The stones drummed on the roof but Gideon, always slightly screwed even when sober, was not scared. “Me? Of all people? It’s my brother you want, you fools!” he muttered, slapping his thigh. “Drive on, Leonid! It’s not our car they’re smashing up! Ha ha!” The butler, a nervous driver at the best of times, was less amused.

They pulled up on Tenth Rozhdestvenskaya, a narrow street of tall new apartment buildings. Gideon leaped out of the car, tugging his coat with its beaver collar around his shoulders.

“I’ll be off then,” said Leonid.

“Hmm,” said Gideon, who had promised his wife, children and brother Samuil to spend some time at home. But he could not quite commit himself. “I’d like you to wait.”

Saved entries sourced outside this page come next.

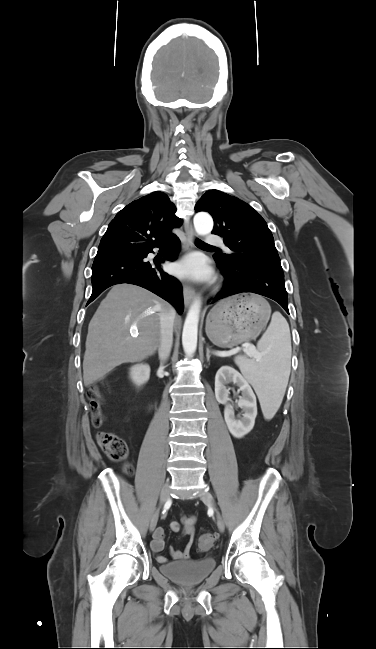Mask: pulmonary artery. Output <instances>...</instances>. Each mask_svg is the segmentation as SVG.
Wrapping results in <instances>:
<instances>
[{
  "mask_svg": "<svg viewBox=\"0 0 376 649\" xmlns=\"http://www.w3.org/2000/svg\"><path fill=\"white\" fill-rule=\"evenodd\" d=\"M205 242L211 246H224L222 238L216 235H208Z\"/></svg>",
  "mask_w": 376,
  "mask_h": 649,
  "instance_id": "pulmonary-artery-1",
  "label": "pulmonary artery"
}]
</instances>
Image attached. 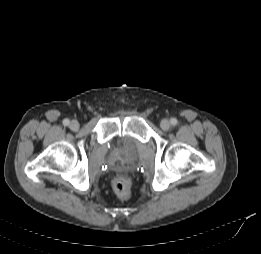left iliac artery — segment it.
<instances>
[{
    "label": "left iliac artery",
    "instance_id": "1",
    "mask_svg": "<svg viewBox=\"0 0 261 254\" xmlns=\"http://www.w3.org/2000/svg\"><path fill=\"white\" fill-rule=\"evenodd\" d=\"M170 122H171V124H172L173 126L177 125V123H178V121H177L176 118H172V119L170 120Z\"/></svg>",
    "mask_w": 261,
    "mask_h": 254
}]
</instances>
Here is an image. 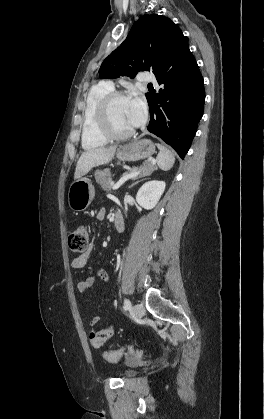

“Sorry, Gospodin Zeitlin, I don’t like to leave the car out for too long,” replied the servant. “The baron said, ‘Drop him off and come home,’ and I work for the baron. Besides, the motorcar could get stoned by the workers and this is a beautiful machine, Gospodin Zeitlin, many times more beautiful than the Delaunay or—”

“Good night, Leonid, godspeed!”

Nodding cheerily at the doorman (while thinking, You informing Okhrana scum!), Gideon strolled through the marble lobby and caught the elevator, an Art Nouveau beauty of polished amber brass and black carving, to the fifth floor. The cognac and champagne he had drunk with Samuil rollicked through his body, making his heart burn, his bowels churn and his head spin. His wife Vera, mother of his two daughters, was pregnant again and he had spent all his meager earnings on dinner at Contant’s and games of chance. Oh, the tragedy, he chuckled to himself, of being born rich and growing up poor!